Si Charles Gavan Duffy

The Rt. Hon. Sir Charles Gavan Duffy, KCMG, PC (12 April 1816 – 9 February 1903), Irish nationalist, journalist, Poet and Australian politician, was the 8th Premier of Victoria and one of the most colourful figures in Victorian political history. Duffy was born in Dublin Street, Monaghan Town, County Monaghan, Ireland, the son of a Catholic shopkeeper. Both his parents died while he was still a child and his uncle, Fr James Duffy, who was the Catholic Parish Priest of Castleblayney, became his guardian for a number of years.

Emigration and political career

In 1856, despairing of the prospects for Irish independence, he resigned from the House of Commons and emigrated with his family to Australia. After being feted in Sydney and Melbourne, Duffy settled in the newly formed Colony of Victoria. In early colonial Victoria, Duffy, with his political and literary reputation, was an exotic and romantic figure, particularly for the colony's large Irish community.[citation needed]For this reason he was feared and hated by many in the English and Scottish Protestant establishment, especially when he indicated his intention of entering Victorian politics.
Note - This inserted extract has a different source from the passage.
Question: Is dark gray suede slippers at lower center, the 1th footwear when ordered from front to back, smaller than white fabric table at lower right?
A public appeal was held to enable him to buy the freehold property necessary to stand for the colonial Parliament. He was immediately elected to the Legislative Assembly for Villiers and Heytesbury in the Western District in 1856. A Melbourne Punch cartoon depicted Duffy entering Parliament as a bog Irishman carrying a shillelagh atop the parliamentary benches (Punch, 4 December 1856, p. 141. Also see O'Brien, Shenangians, p. xi.). He later represented Dalhousie and then North Gippsland.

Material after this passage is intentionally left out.